Diabetes UK first teamed up with Professor Taylor back in the 1980s when the charity funded his research into a pioneering new approach to screen people with diabetes for eye damage. Before this point, screening could only be carried out by eye specialists with expensive equipment. This meant it was almost impossible to screen everyone at risk and far too many people with diabetes were developing eye problems.

Professor Taylor wanted everyone with diabetes to have access to eye screening. He devised a new type of retinal camera and set it up in the back of a second-hand ambulance that visited diabetes clinics in and around Newcastle. The team would analyse results on the spot to see if there were any early signs of eye damage. It meant more people could be screened and treated before damage progressed too far, helping to prevent vision problems and sight loss.

This evidence led to the national eye screening programme for people with diabetes, which today everyone with diabetes can access. And in 2009, Newcastle became the first place in the UK where diabetes was no longer the leading cause of sight loss in people of working age. That effect has since spread across the UK, all thanks to Professor Taylor’s ground-breaking research.

Professor Roy Taylor.

A remission revolution

Professor Taylor’s research later moved on to unravelling how type 2 diabetes develops, and how it might be possible to get the pancreas working again to put type 2 into remission.

Diabetes UK has been backing Professor Taylor’s trailblazing remission research since 2008. At this time, type 2 diabetes was considered a life-long condition that would get progressively worse.
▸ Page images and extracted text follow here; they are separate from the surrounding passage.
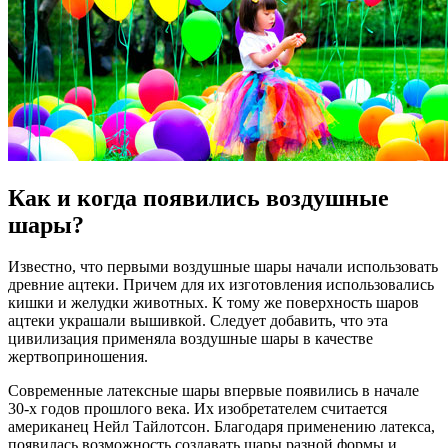
Как и когда появились воздушные
шары?
Известно, что первыми воздушные шары начали использовать
древние ацтеки. Причем для их изготовления использовались
кишки и желудки животных. К тому же поверхность шаров
ацтеки украшали вышивкой. Следует добавить, что эта
цивилизация применяла воздушные шары в качестве
жертвоприношения.
Современные латексные шары впервые появились в начале
30-х годов прошлого века. Их изобретателем считается
американец Нейл Тайлотсон. Благодаря применению латекса,
появилась возможность создавать шары разной формы и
But Professor Taylor’s discoveries rewrote the story on type 2 diabetes.

By 2011, his results showed that it was possible for some people with type 2 diabetes to go into remission by losing weight through a low-calorie diet weight management programme. He developed innovative research techniques that meant we could take images of levels of fat inside and around organs, like the liver and pancreas. And his world-first results showed that losing excess fat within liver and pancreas was key to going into remission.

As co-lead of the landmark DiRECT study, Professor Taylor and colleagues built the evidence needed to see these game-changing findings begin to change care for people with type 2 diabetes, with the roll-out of NHS remission programmes. These programmes are giving thousands of people living with type 2 diabetes and overweight the chance to get the support they need to go into remission and have a healthier future. And Professor Taylor’s Diabetes UK-funded ReTUNE study has now given hope that remission is also possible for people with type 2 diabetes and lower bodyweights.

Dr Elizabeth Robertson, Director of Research at Diabetes UK, said: “We are delighted that Professor Taylor’s unwavering contribution to diabetes research has been rightly recognised with this honour.

“The life-changing impact of Professor Taylor’s research over the decades cannot be overstated. It has protected people from devastating diabetes complications and, for some with type 2 diabetes, given them a future potentially free from the condition. We are immensely proud to have supported many of Professor Taylor’s innovative ideas, contributing to his incredible research legacy.”